Consider the DAQ and PLC examples again. The DAQ example uses a trigger to tell the statechart when to react. The PLC example does not need a trigger because the PLC executes at defined time intervals. The only data the PLC needs is the input data. Therefore, the transitions and static reactions in this statechart do not have triggers. Instead, the guards in these transitions and reactions return TRUE or FALSE depending on some logic that is based on the input data.
|Note You also can use guards with asynchronous statecharts.|
Another difference between synchronous and asynchronous statecharts is the number of VIs that can send triggers to the statechart. Only one VI, the caller VI, can send triggers to synchronous statecharts. Conversely, multiple parallel VIs, which might include the caller VI, can send triggers to an asynchronous statechart. This parallelism is possible because asynchronous statecharts provide an external queue in which the statechart stores incoming triggers.
Any VI can send a trigger to this queue at any time. If a VI sends a trigger while the statechart is waiting for a trigger, the statechart reacts to that trigger.
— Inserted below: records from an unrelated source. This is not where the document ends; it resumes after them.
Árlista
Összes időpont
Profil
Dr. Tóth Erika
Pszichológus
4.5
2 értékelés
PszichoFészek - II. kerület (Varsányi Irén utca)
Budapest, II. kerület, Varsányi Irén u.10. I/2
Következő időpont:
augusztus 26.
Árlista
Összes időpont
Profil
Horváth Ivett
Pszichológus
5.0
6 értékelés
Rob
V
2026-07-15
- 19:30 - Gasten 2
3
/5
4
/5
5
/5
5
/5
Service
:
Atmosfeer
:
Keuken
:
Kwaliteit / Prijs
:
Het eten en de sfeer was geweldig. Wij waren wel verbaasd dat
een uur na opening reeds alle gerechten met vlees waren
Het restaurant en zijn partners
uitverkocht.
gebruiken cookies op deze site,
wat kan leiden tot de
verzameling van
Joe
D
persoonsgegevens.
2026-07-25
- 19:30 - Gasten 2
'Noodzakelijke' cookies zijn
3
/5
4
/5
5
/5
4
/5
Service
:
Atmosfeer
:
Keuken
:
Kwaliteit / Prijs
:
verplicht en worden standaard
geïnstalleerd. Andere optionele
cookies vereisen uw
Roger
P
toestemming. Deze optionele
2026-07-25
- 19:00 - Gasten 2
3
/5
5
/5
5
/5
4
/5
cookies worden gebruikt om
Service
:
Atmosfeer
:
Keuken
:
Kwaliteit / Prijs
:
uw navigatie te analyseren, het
If a VI sends a trigger while the statechart is executing, LabVIEW stores that trigger in the external queue. For example, consider the DAQ statechart again. This statechart can receive triggers from multiple DAQ devices. The statechart stores these triggers in the external queue and reacts to these triggers one at a time.
|Note Synchronous statecharts do not have external queues.|
By default, all VIs that send triggers to an asynchronous statechart must be running on the same execution target. However, you can use a network-published shared variable to send triggers between these VIs and statecharts running on distributed execution targets.